Dick shook his head. His shoulders had the same hunched, defeated look they had possessed back at Williamsport Station. "No jobs available – not for the likes of me, he said."

"You talked to the day supervisor? Try the night supervisor. He's over there." He pointed toward where Tom has paused to speak to the entry guards. Tom gave him a brief glance, then returned his attention to the guards.

"Do you want me to give him a message?" he had asked Tom as they made their farewells at the lake. No need to specify who "him" was.

Tom had hesitated, clearly tempted, but he had never been a man to give way to strong temptation. "Best not. Just . . . watch over Merrick, please."

Dick chewed at his lip before saying, "Will you give a good word for me, sir?"

He had already given a good word, more than a single good word. Tom, who had the softest heart and the hardest whiplashes of any prison guard in the Tri-Nation area, would certainly hire the lad at once for whatever laborers' jobs were available in the prison. But Tom was discreet; he would not so much as hint that he was doing so as a favor to his recent visitor.

"No need." He put the pipe away. "He'll hire you. You're the sort he's looking for." He tipped his hat, a rare courtesy. "Mercy's fortune to you, Mr.—" He hesitated, realizing that he had never learned the lad's family name.
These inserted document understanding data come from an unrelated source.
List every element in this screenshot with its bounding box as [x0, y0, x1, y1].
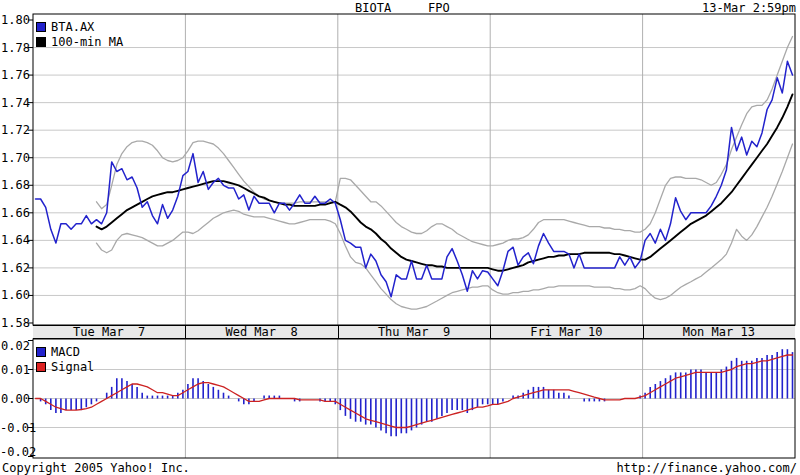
price-y-axis-tick-label: 1.58 [0, 317, 30, 329]
price-y-axis-tick-label: 1.80 [0, 14, 30, 26]
chart-canvas [0, 0, 800, 475]
chart-timestamp: 13-Mar 2:59pm [702, 1, 796, 15]
copyright-text: Copyright 2005 Yahoo! Inc. [2, 461, 190, 475]
macd-y-axis-tick-label: 0.02 [0, 340, 30, 352]
macd-series-label: MACD [51, 345, 80, 359]
price-y-axis-tick-label: 1.78 [0, 42, 30, 54]
source-url-text: http://finance.yahoo.com/ [616, 461, 797, 475]
signal-series-label: Signal [51, 360, 94, 374]
macd-y-axis-tick-label: -0.01 [0, 422, 30, 434]
price-y-axis-tick-label: 1.74 [0, 97, 30, 109]
chart-symbol-title: BIOTA [355, 1, 391, 15]
date-band-separator [338, 325, 339, 339]
price-legend: BTA.AX 100-min MA [36, 20, 123, 50]
x-axis-day-label: Wed Mar 8 [202, 326, 322, 339]
x-axis-day-label: Tue Mar 7 [49, 326, 169, 339]
price-y-axis-tick-label: 1.64 [0, 234, 30, 246]
price-y-axis-tick-label: 1.60 [0, 289, 30, 301]
ma-series-label: 100-min MA [51, 35, 123, 49]
price-y-axis-tick-label: 1.70 [0, 152, 30, 164]
date-band-separator [490, 325, 491, 339]
price-series-swatch-icon [36, 22, 46, 32]
date-band-separator [643, 325, 644, 339]
share-type-label: FPO [428, 1, 450, 15]
yahoo-finance-intraday-chart: BIOTA FPO 13-Mar 2:59pm BTA.AX 100-min M… [0, 0, 800, 475]
x-axis-day-label: Fri Mar 10 [506, 326, 626, 339]
ma-legend-row: 100-min MA [36, 35, 123, 50]
macd-series-swatch-icon [36, 347, 46, 357]
signal-series-swatch-icon [36, 362, 46, 372]
price-y-axis-tick-label: 1.66 [0, 207, 30, 219]
price-y-axis-tick-label: 1.76 [0, 69, 30, 81]
ma-series-swatch-icon [36, 37, 46, 47]
signal-legend-row: Signal [36, 360, 94, 375]
x-axis-day-label: Mon Mar 13 [659, 326, 779, 339]
date-band-separator [185, 325, 186, 339]
x-axis-day-label: Thu Mar 9 [354, 326, 474, 339]
macd-y-axis-tick-label: 0.01 [0, 364, 30, 376]
macd-y-axis-tick-label: 0.00 [0, 393, 30, 405]
price-legend-row: BTA.AX [36, 20, 123, 35]
macd-legend: MACD Signal [36, 345, 94, 375]
macd-legend-row: MACD [36, 345, 94, 360]
macd-y-axis-tick-label: -0.02 [0, 446, 30, 458]
price-series-label: BTA.AX [51, 20, 94, 34]
price-y-axis-tick-label: 1.68 [0, 179, 30, 191]
price-y-axis-tick-label: 1.62 [0, 262, 30, 274]
price-y-axis-tick-label: 1.72 [0, 124, 30, 136]
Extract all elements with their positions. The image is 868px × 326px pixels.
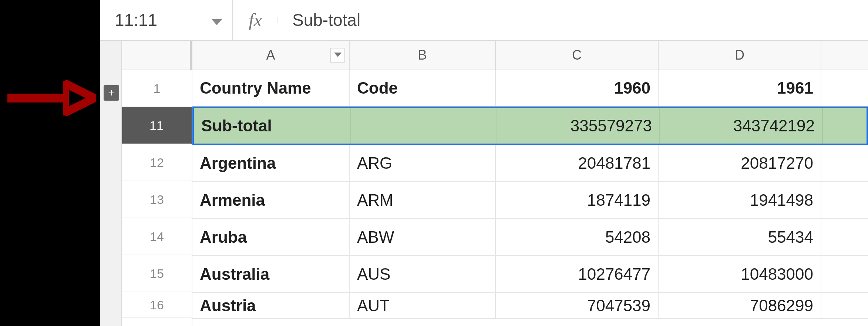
subtotal-label[interactable]: Sub-total bbox=[194, 108, 351, 144]
subtotal-1961[interactable]: 343742192 bbox=[660, 108, 823, 144]
column-header-B[interactable]: B bbox=[350, 41, 496, 70]
data-row: Australia AUS 10276477 10483000 bbox=[192, 256, 868, 293]
data-row: Austria AUT 7047539 7086299 bbox=[192, 293, 868, 319]
cell-1961[interactable]: 10483000 bbox=[659, 256, 821, 292]
cell-1960[interactable]: 10276477 bbox=[496, 256, 659, 292]
row-number[interactable]: 1 bbox=[122, 70, 192, 107]
table-header-row: Country Name Code 1960 1961 bbox=[192, 70, 868, 107]
subtotal-code[interactable] bbox=[351, 108, 497, 144]
select-all-corner[interactable] bbox=[122, 41, 192, 70]
cell-1960[interactable]: 20481781 bbox=[496, 145, 659, 181]
data-row: Armenia ARM 1874119 1941498 bbox=[192, 182, 868, 219]
annotation-black-strip bbox=[0, 0, 100, 326]
plus-icon: + bbox=[108, 87, 115, 98]
filter-dropdown-icon[interactable] bbox=[330, 48, 345, 63]
row-number-selected[interactable]: 11 bbox=[122, 107, 192, 144]
cell-code[interactable]: AUS bbox=[350, 256, 496, 292]
cell-code[interactable]: ARG bbox=[350, 145, 496, 181]
header-code[interactable]: Code bbox=[350, 70, 496, 106]
data-row: Aruba ABW 54208 55434 bbox=[192, 219, 868, 256]
svg-marker-4 bbox=[212, 19, 222, 25]
column-header-A[interactable]: A bbox=[192, 41, 350, 70]
cell-code[interactable]: ARM bbox=[350, 182, 496, 218]
group-outline-gutter: + bbox=[100, 41, 122, 326]
cell-1960[interactable]: 1874119 bbox=[496, 182, 659, 218]
annotation-arrow bbox=[4, 74, 96, 122]
subtotal-1960[interactable]: 335579273 bbox=[497, 108, 660, 144]
subtotal-row-selected[interactable]: Sub-total 335579273 343742192 bbox=[192, 107, 868, 145]
name-box-value: 11:11 bbox=[115, 10, 157, 30]
header-country-name[interactable]: Country Name bbox=[192, 70, 350, 106]
column-header-D[interactable]: D bbox=[659, 41, 821, 70]
cell-country[interactable]: Austria bbox=[192, 293, 350, 318]
cell-1961[interactable]: 7086299 bbox=[659, 293, 821, 318]
sheet-cells: A B C D Country Name Code 1960 1961 bbox=[192, 41, 868, 326]
row-number[interactable]: 16 bbox=[122, 292, 192, 318]
cell-country[interactable]: Aruba bbox=[192, 219, 350, 255]
cell-1960[interactable]: 54208 bbox=[496, 219, 659, 255]
cell-code[interactable]: ABW bbox=[350, 219, 496, 255]
svg-marker-5 bbox=[334, 53, 342, 57]
column-header-row: A B C D bbox=[192, 41, 868, 70]
header-1960[interactable]: 1960 bbox=[496, 70, 659, 106]
cell-country[interactable]: Armenia bbox=[192, 182, 350, 218]
expand-group-button[interactable]: + bbox=[104, 85, 119, 101]
column-header-C[interactable]: C bbox=[496, 41, 659, 70]
row-number[interactable]: 15 bbox=[122, 255, 192, 292]
cell-country[interactable]: Australia bbox=[192, 256, 350, 292]
cell-1961[interactable]: 55434 bbox=[659, 219, 821, 255]
formula-bar: 11:11 fx Sub-total bbox=[100, 0, 868, 41]
cell-1961[interactable]: 1941498 bbox=[659, 182, 821, 218]
fx-icon: fx bbox=[233, 9, 277, 31]
name-box[interactable]: 11:11 bbox=[100, 0, 233, 40]
cell-1960[interactable]: 7047539 bbox=[496, 293, 659, 318]
row-number[interactable]: 12 bbox=[122, 144, 192, 181]
cell-country[interactable]: Argentina bbox=[192, 145, 350, 181]
cell-1961[interactable]: 20817270 bbox=[659, 145, 821, 181]
cell-code[interactable]: AUT bbox=[350, 293, 496, 318]
header-1961[interactable]: 1961 bbox=[659, 70, 821, 106]
formula-input[interactable]: Sub-total bbox=[277, 10, 868, 30]
row-number[interactable]: 13 bbox=[122, 181, 192, 218]
name-box-dropdown-icon[interactable] bbox=[212, 10, 222, 30]
formula-text: Sub-total bbox=[292, 10, 360, 30]
row-number-gutter: 1 11 12 13 14 15 16 bbox=[122, 41, 192, 326]
data-row: Argentina ARG 20481781 20817270 bbox=[192, 145, 868, 182]
row-number[interactable]: 14 bbox=[122, 218, 192, 255]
"Don't have one," said Dick, who was looking somewhat more hopeful after this show of faith. "Servants don't have last names in the Dozen Landsteads. My mama and daddy was going to pick one after we went over the border, but . . ." His voice trailed off.

"Medinger," he said firmly. "Your name is Richard Medinger now." He took a step back. "Don't forget what I told you."

Dick Medinger's shoulders had straightened completely; he had the proud look of a lad who has found his name. "I know," he said. "Keep my mouth shut and my ears and eyes open." He gave a brief, brilliant smile. "I won't tell anyone how I met you."

Feeling that he had underestimated the lad, he tipped his hat again and turned toward the exit door, which had been left open for him. Medinger had been his mother's maiden name. Why in all of Hell's domain had he chosen that name? For that matter, why had his parents been on his mind all day?

"We've no passenger trains till tomorrow, sir," said the agent at the Big Pool passenger station, when he stood there some time later.

"I'll wait overnight in town, then." His leave ended tomorrow morning, but perhaps he would be forgiven a delay in returning to work. He had no desire to show off what he had learned about freight-hopping.

"Destination?" the agent prodded.

"Clear Spring," he heard himself say. It had occurred to him, some time between Williamsport and this moment, that he no longer needed his parents. And it had also occurred to him that they might need him.